The Negev is a large desert that covers the entire southern half of Israel. The least populated area in Israel, it is a home to (among others) the nomadic desert people known as the Bedouin. The Negev offers some truly breathtaking scenery and is home to some fascinating sites and places.
* Beer Sheva (Beersheba) - the Biblical City of Abraham and de facto capital of the Negev
* Arad - lively modern town on the edge of the Negev
* Dimona - the third largest city in the Negev
* Eilat - the southern-most Israeli city, located on the Red Sea coast, a major centre for domestic and international tourism
* Lehavim - adjacent to the Lahav forest on a group of hills overlooking the Negev Desert
* Mitzpe Ramon - a small town overlooking the Machtesh Ramon crater
* Netivot - small city, home (and now gravesite) of the Baba Sali, a famous rabbi
* Ofakim - established as a regional center for the rural communities in the area
* Omer - small village near Beer Sheva
* Rahat - the largest Bedouin settlement in Israel, and the only one to have the status of city
* Sderot - small city, known for its contribution to the Israeli music scene
* Tel Sheva - founded in 1968 as part of a government project to settle Bedouins in permanent settlements
* Yerucham - small settlement located near the Large Crater
* Avdat - the largest ancient Nabataean city in the Negev, now a National Park
* Dead Sea - the lake and immediate surroundings forming the lowest point on Earth
* Ein Avdat - beautiful steep canyon and a popular hiking spot
* Masada - high on a plateau above the Dead Sea, the scene of the Zealots' last stand against the might of Rome, a powerful symbol for modern Israel
* Judean Desert - for a small part in Israel, also encompasses much of the West Bank
* Yotvata - a large open Natural Reserve north of Eilat and a Kibbutz with the same name
The Negev is the southern region of Israel, covering 55% of the state's territory and inhabited by some 379,000 Jews and 175,000 Bedouins (Bedouin is an ancient word reffering to the term Desert Man).
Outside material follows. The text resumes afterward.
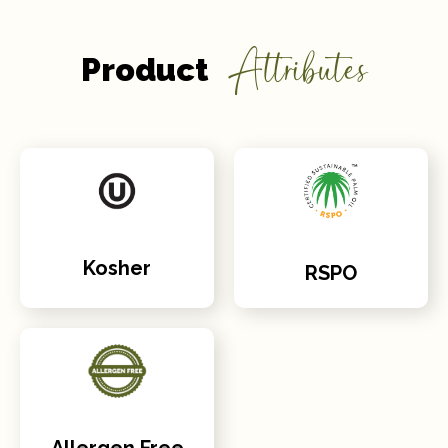
Attributes
Product
Kosher
RSPO
Allergen Free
Contrary to the usual view of a "desert," the Negev is not covered with sand. Rather, it is a melange of brown, rocky, dusty mountains interrupted by wadis (dry riverbeds that bloom briefly after rain), and deep craters. The area was once the floor of a primordial sea, and a sprinkling of marine snail shells still covers the earth here. Aside from the natural wonders, the Negev plays host to a great number of ancient sites, displaying the rich history of this crossroads of trade between Asia, Africa, and Europe.
The Dead Sea
The Dead Sea, borders Israel, the West Bank and Jordan. It is the lowest point in the world at 394.6 m (1269 ft) below sea level. Currently, 25 km of Dead Sea coastline lie within Palestinian Authority territory, including Qumran and Ein Feshka.
Dead Sea scrolls and Qumran
The Qumran Ruin is a complex of structures located in the Yehuda Desert on the verge of the Dead Sea. It can be found on a barren terrace between the Dead Sea and the cliffs where the long-untouched Qumran Caves reside. The Qumran Ruin is located just next to the northwestern shore of the Dead Sea, some 1300 feet below sea level and several kilometers south of Jericho, and is one of the main tourist attractions in the Dead Sea area.
The design of the Qumran ruin is unique, with many large halls that used to serve public functions, and a relatively small number of living quarters. The main structure used to have several rooms arranged around a central courtyard. Additional building complexes, to the south and east of the main building, have contained long halls, rooms and ritual baths. A large number of mikva’ot (ritual baths) were found throughout the site, as was typical of public and private buildings in Jerusalem in the Second Temple period.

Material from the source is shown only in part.